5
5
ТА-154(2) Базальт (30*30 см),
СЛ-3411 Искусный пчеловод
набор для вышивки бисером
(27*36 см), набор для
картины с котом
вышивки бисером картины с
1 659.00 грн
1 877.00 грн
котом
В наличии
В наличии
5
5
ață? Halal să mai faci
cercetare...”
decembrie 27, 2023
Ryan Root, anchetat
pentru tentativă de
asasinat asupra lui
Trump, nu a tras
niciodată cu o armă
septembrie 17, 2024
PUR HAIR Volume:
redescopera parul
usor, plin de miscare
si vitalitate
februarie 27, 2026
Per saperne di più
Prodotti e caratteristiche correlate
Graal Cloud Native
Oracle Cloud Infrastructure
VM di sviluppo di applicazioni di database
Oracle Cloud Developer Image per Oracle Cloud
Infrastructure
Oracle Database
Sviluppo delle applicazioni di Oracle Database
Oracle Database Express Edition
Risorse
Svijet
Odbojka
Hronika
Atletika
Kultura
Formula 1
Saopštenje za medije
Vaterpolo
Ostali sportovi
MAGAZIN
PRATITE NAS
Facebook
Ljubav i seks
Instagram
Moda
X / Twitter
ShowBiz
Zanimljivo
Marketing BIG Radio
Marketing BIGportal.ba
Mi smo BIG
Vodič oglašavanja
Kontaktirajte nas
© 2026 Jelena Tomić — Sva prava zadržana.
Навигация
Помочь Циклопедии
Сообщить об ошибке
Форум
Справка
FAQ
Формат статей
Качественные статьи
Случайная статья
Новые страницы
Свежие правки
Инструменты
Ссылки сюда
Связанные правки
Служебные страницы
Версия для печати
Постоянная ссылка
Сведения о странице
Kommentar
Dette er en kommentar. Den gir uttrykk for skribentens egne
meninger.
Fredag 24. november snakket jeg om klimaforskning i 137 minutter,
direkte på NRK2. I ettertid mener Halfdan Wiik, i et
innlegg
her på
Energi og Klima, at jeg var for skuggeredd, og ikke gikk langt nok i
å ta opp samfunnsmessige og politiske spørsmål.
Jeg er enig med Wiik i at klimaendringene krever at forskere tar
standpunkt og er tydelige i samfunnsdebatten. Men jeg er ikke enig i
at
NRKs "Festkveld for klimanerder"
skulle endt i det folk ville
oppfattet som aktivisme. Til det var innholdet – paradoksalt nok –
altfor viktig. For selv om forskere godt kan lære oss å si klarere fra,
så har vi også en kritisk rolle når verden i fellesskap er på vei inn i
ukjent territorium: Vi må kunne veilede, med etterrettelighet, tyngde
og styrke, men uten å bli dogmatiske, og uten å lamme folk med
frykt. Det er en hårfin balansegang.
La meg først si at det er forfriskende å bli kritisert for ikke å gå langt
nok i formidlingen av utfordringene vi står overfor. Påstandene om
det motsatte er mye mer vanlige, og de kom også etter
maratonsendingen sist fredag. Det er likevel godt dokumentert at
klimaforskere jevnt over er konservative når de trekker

◇ ◇ ◇

[TO DO] Copy exactly the lines that run from the first line of the data to the line containing "decembrie 27, 2023", please, with both ends included and nothing else.

[WRITTEN SOLUTION]
5
5
ТА-154(2) Базальт (30*30 см),
СЛ-3411 Искусный пчеловод
набор для вышивки бисером
(27*36 см), набор для
картины с котом
вышивки бисером картины с
1 659.00 грн
1 877.00 грн
котом
В наличии
В наличии
5
5
ață? Halal să mai faci
cercetare...”
decembrie 27, 2023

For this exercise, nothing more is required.